Reverse-proxy load-balancing using Consul DNS

alexeirbv · May 25, 2021, 8:16pm

1. Caddy version (`caddy version`):

v2.4.1 h1:kAJ0JB5Xk5gPdTH/27S5cyoMGqD5lBAe9yZ8zTjVJa0=

2. How I run Caddy:

Running caddy run in my terminal emulator

a. System environment:

Distributor ID:	Ubuntu
Description:	Ubuntu 20.04.2 LTS
Release:	20.04
Codename:	focal

Linux: 5.4.0-70-generic

b. Command:

caddy run

c. Service/unit/compose file:

Not using Docker/systemd/Kubernetes/make etc

d. My complete Caddyfile or JSON config:

{
	acme_dns cloudflare <cloudlfare_token>

	storage consul {
		address "127.0.0.1:8500"
		token " <consul_token>"
		timeout 10
		prefix "caddytls"
		value_prefix "caddysite"
		aes_key "<aes_key>"
		tls_enabled "false"
		tls_insecure "true"
	}
}

<my-domain> {
	reverse_proxy {
		to srv+http://explorer-dashboard.service.dc1.consul srv+http://explorer-dashboard.service.dc2.consul
		lb_try_duration 2s
		lb_policy round_robin
		fail_duration 5s
		max_fails 2
		unhealthy_status 5xx
		unhealthy_request_count 2
	}
}

3. The problem I’m having:

I am trying to achieve service discovery and failover for my app using Caddy and Consul DNS. I have two Consul DCs and two instances of my app (one per dc). Each service instance has Consul health check. So, if the consul health check fails - Consul excludes failed instance from DNS response (it’s by design of Consul). E.g if explorer-dashboard in dc1 fails - DNS query to explorer-dashboard.service.dc1.consul will return nothing. I’m expecting that Caddy can handle this.
I mean its behaviour will be like "resolving explorer-dashboard.dc1 - OK and resolving explorer-dashboard.dc2 - FAILED. Okay, the good upstream for proxying is only explorer-dashboard.dc1. I will route all traffic to it and as explorer-dashboard.dc2 will be raised up I will perform a load balancing ". But Caddy doesn’t work as I expect. It returns HTTP 502 on each second request because one instance of my app is down, e.g
the first request - curl https://my-domain.com returns 200
the second request -curl https://my-domain.com returns 502
It tries to resolve DNS SRV record of the failed instance and receive an error from the DNS resolver

How can I exclude instances which cannot be resolved from traffic routing?

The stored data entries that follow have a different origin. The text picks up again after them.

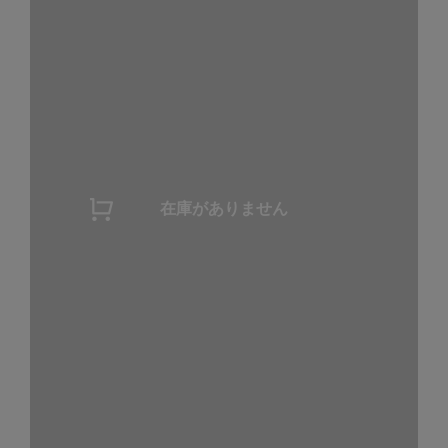
在庫がありません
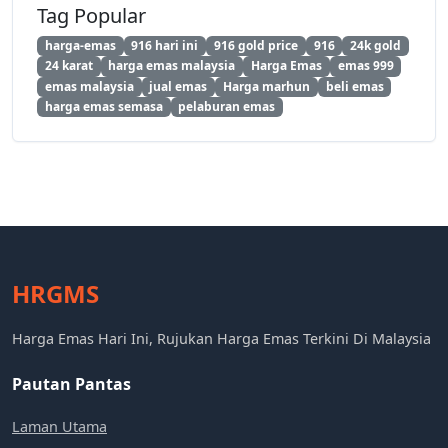
Tag Popular
harga-emas
916 hari ini
916 gold price
916
24k gold
24 karat
harga emas malaysia
Harga Emas
emas 999
emas malaysia
jual emas
Harga marhun
beli emas
harga emas semasa
pelaburan emas
HRGMS
Harga Emas Hari Ini, Rujukan Harga Emas Terkini Di Malaysia
Pautan Pantas
Laman Utama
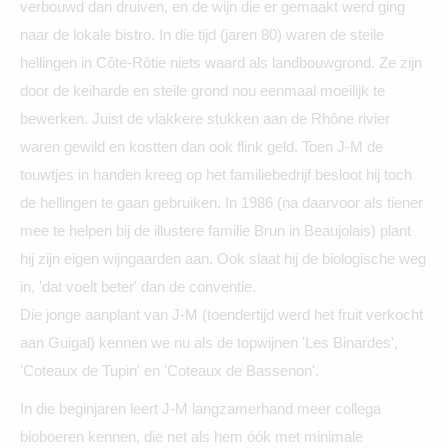
verbouwd dan druiven, en de wijn die er gemaakt werd ging
naar de lokale bistro. In die tijd (jaren 80) waren de steile
hellingen in Côte-Rôtie niets waard als landbouwgrond. Ze zijn
door de keiharde en steile grond nou eenmaal moeilijk te
bewerken. Juist de vlakkere stukken aan de Rhône rivier
waren gewild en kostten dan ook flink geld. Toen J-M de
touwtjes in handen kreeg op het familiebedrijf besloot hij toch
de hellingen te gaan gebruiken. In 1986 (na daarvoor als tiener
mee te helpen bij de illustere familie Brun in Beaujolais) plant
hij zijn eigen wijngaarden aan. Ook slaat hij de biologische weg
in, 'dat voelt beter' dan de conventie.
Die jonge aanplant van J-M (toendertijd werd het fruit verkocht
aan Guigal) kennen we nu als de topwijnen 'Les Binardes',
'Coteaux de Tupin' en 'Coteaux de Bassenon'.
In die beginjaren leert J-M langzamerhand meer collega
bioboeren kennen, die net als hem óók met minimale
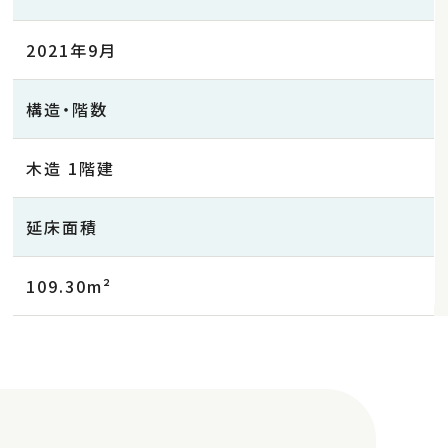
2021年9月
構造・階数
木造 1階建
延床面積
109.30m²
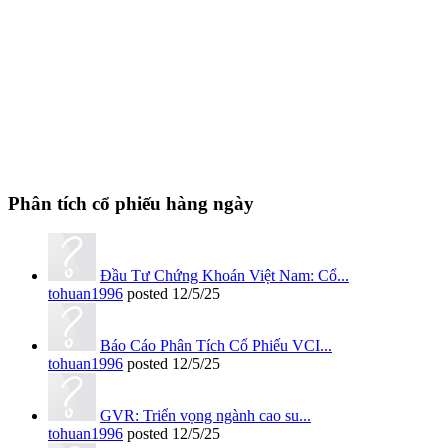
Phân tích cổ phiếu hàng ngày
Đầu Tư Chứng Khoán Việt Nam: Cổ...
tohuan1996
posted
12/5/25
Báo Cáo Phân Tích Cổ Phiếu VCI...
tohuan1996
posted
12/5/25
GVR: Triển vọng ngành cao su...
tohuan1996
posted
12/5/25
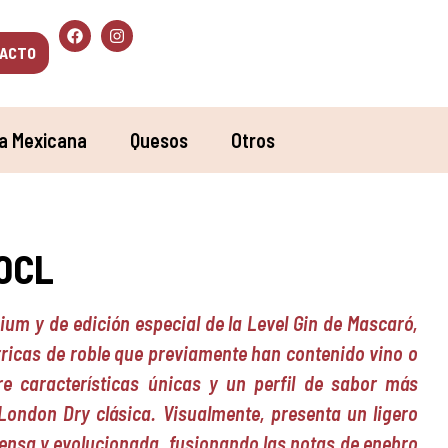
ACTO
a Mexicana
Quesos
Otros
70CL
m y de edición especial de la Level Gin de Mascaró,
rricas de roble que previamente han contenido vino o
re características únicas y un perfil de sabor más
London Dry clásica. Visualmente, presenta un ligero
tensa y evolucionada, fusionando las notas de enebro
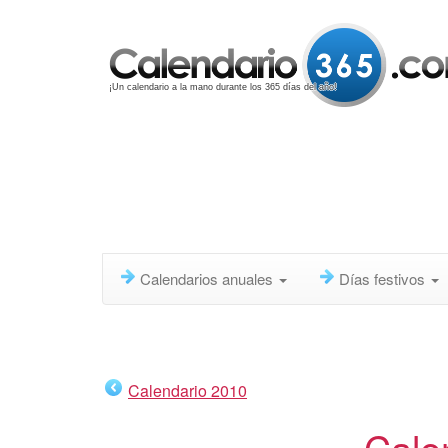
¡Un calendario a la mano durante los 365 días del año!
Calendarios anuales
Días festivos
Calendario 2010
Cale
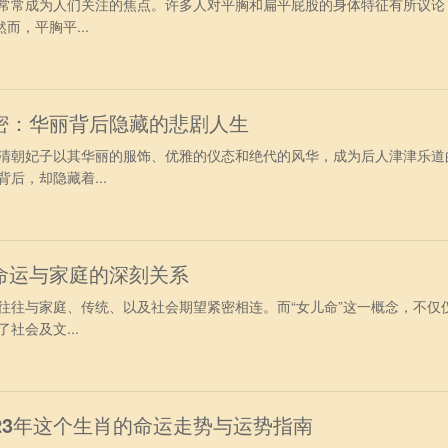
常常成为人们关注的焦点。许多人对平胸和扁平屁股的身体特征有所议论
而，平胸平...
密：华丽背后隐藏的悲剧人生
清朝妃子以其华丽的服饰、优雅的仪态和绝代的风华，成为后人津津乐道
后，却隐藏着...
命运与家庭的深刻关系
往往与家庭、传统、以及社会期望紧密相连。而“女儿命”这一概念，不仅
社会及文...
23年这个生肖的命运走势与运势指南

4. Error messages and/or full log output:

ERROR	http.log.error	making dial info: lookup explorer-dashboard.service.dc1.consul on 127.0.0.53:53: no such host

5. What I already tried:

I tried to tune reverse_proxy healthchecks but It seems that the problem not in healthchecks (or I am a noob and missed something in docs)

6. Links to relevant resources:

–

francislavoie · May 25, 2021, 8:53pm

I think the trouble is that the SRV support for Caddy wasn’t implemented to support this type of usecase (because we didn’t really get anyone voicing this type of usecase when it was implemented).

If you follow the code, you can pretty clearly see what’s going on.

github.com

caddyserver/caddy/blob/master/modules/caddyhttp/reverseproxy/reverseproxy.go#L406

    
      
          	// dialer will behave. See #4237 for context.
          	origURLScheme := r.URL.Scheme
          	origURLHost := r.URL.Host
          	r.URL.Scheme = ""
          	r.URL.Host = ""
          
          
	// restore modifications to the request after we're done proxying
          	defer func() {
          		r.Host = reqHost     // TODO: data race, see #4038
          		r.Header = reqHeader // TODO: data race, see #4038
          		r.URL.Scheme = origURLScheme
          		r.URL.Host = origURLHost
          	}()
          
          
	start := time.Now()
          	defer func() {
          		// total proxying duration, including time spent on LB and retries
          		repl.Set("http.reverse_proxy.duration", time.Since(start))
          	}()
          
          
	var proxyErr error

Look for “making dial info”, that’s the case you’re hitting. Caddy tries to resolve the SRV address to an upstream, but failed, so it gives up right then by returning an error.

Maybe in the case of SRV, it shouldn’t return an error, but instead do a tryAgain to select a different upstream.

It’s clear there’s some refactoring to do with SRV support, see this issue which is somewhat related:

alexeirbv · May 25, 2021, 9:16pm

Got it, thank you for clarifying! So, I see two ways how I can solve my case:

Create an external simple bridge app that will be working in the background and loads only healthy instances IPs to Caddy via API .
Implement a DNS SRV tryAgain logic in Caddy (as you said)

The second looks more straightforward I think. I will try to hack around this for some time. Will create a PR If have any success with the implementation!

UPD: Found much simpler solution! Consul has prepared-queries (see - Automate Geo-Failover with Prepared Queries | Consul - HashiCorp Learn) and you can use service-name.query.consul instead of service-name.service.consul . In this way, SRV record will be always resolved while at least one instance in all datacentres is healthy, thus we do not need to implement this logic directly in Caddy!

system · June 24, 2021, 8:17pm

This topic was automatically closed after 30 days. New replies are no longer allowed.